CAN Bus basic testing using a multi-meter

    Using pins 6 and 14 of the DLC, you can use your ohm meter to read the values between the pins. The reading should be close to 60 ohms. (Two terminating resistors in parallel totaling 120 ohms) If there are any issues with connections in any of the modules in the circuit the reading will be off or fluctuate as in when you are doing a wiggle test. If the ohms reading is higher or lower than 60 ohms it’s a good indications of a grounded or damaged module, connections or wiring. 

      A clue that a network message is present is by recorded the resistance readings when the probes are reversed. If in doubt, use a voltmeter to test for “0” volts across the CAN lines and to the vehicle ground before making any resistance measurements. To test the resistance from the voltage supply to either CAN-H or CAN-L, (high and low CAN leads 6-14) there should not be any supply voltage present. 

CAN Bus diagnostics basic setup using a scope

    A two channel scope works the best for seeing the CAN bus signals. Attach the scope ground lead to the DLC connector # 5 (ground) then connect channel A to pin #6 and your channel B lead from the scope to pin #14 of the DLC. Once you have everything hooked up and dialed in, what you should see is two square wave patterns in a mirrored image of each other on the scope screen. Channel A and channel B signals should be exact opposites of each other. Any variants will be the indicator of a problem with wiring, connectors, or modules.

Brake lights and the CAN Bus – Case study 2014 Ford Expedition

    On this particular model, as with many manufacturers today, the brake lights are not simply driven by a voltage signal from the brake light switch. Now, a signal is sent to the SJB (Smart Junction Box). The SJB monitors the brake lamp signal and relays the signal to the high mount stop lamp and supplies voltage to the other brake lights. The SJB uses an internal protection device called the FET (Field-Effect Transistor). This transistor measure output loads and any excessive current flow. 

    If for any reason, the current flow is high or low of the set value a DTC will be set. When the load has been turned off (brake pedal is not applied) the FET will reset back to normal. At this point it starts an internal counter, awaiting the next circuit activity. If the circuit remains shorted the FET internal protection shuts off the circuit again and counter advances. If the excessive current load occurs often enough it will then cease counting the failures and effectively shut the circuit off until the repairs can be made. 

    Testing the circuit is straight forward as far as voltage signals from the stop lamp switch to the SJB. In this case the signal was missing at the rear section of the vehicle. Both bulbs had been found faulty. Replaced the bulbs, cycled the key on and off, and rechecked.

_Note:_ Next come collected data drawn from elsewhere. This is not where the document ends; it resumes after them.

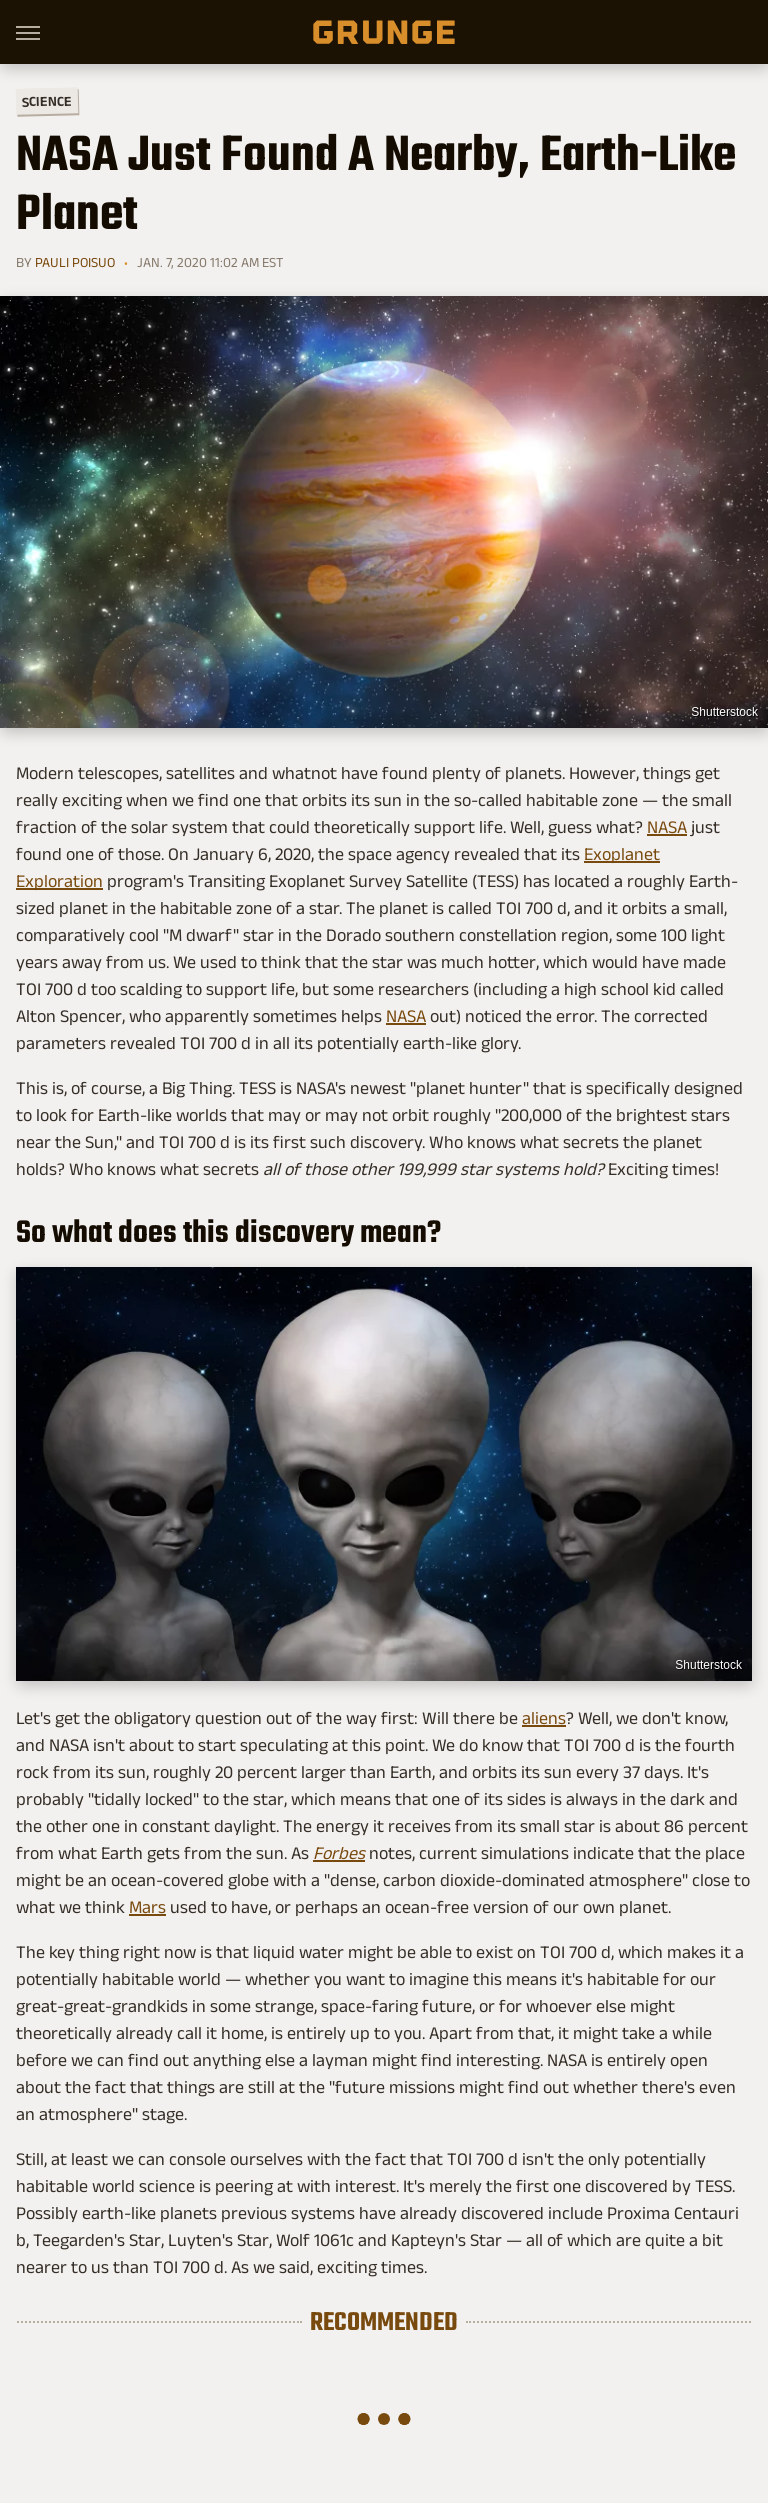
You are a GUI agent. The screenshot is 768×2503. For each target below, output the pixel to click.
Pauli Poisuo (75, 262)
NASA (667, 827)
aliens (544, 1718)
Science (47, 100)
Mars (147, 1907)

No other problems found and the codes were cleared from the BCM.

Note: most systems are fail safe with the high mounted stop lamp being routed directly through the SJB and avoid any internal protection such as the FET. 

    At best, the testing procedures can be started in two directions. One, using a scanner to read the codes and to control the brake lights. Two, pinpoint tests using a test light and a multimeter. Either way, following the procedures in the diagnostic charts can simplify the testing procedures.

Note: faulty bulbs, faulty wiring, and shorted sockets can all result in loss of signal to the rear section of the vehicle. Disconnecting the bulbs and checking the circuit may not work as well as you think because the open signal can set the FET into a tail spin and leave you with no current to the bulb socket and a new stored trouble code. 

    I hope this helps in understanding the complexities of the CAN Bus and how something as simple as brake light diagnostics has changed because of these systems. You’re never too old to learn something new.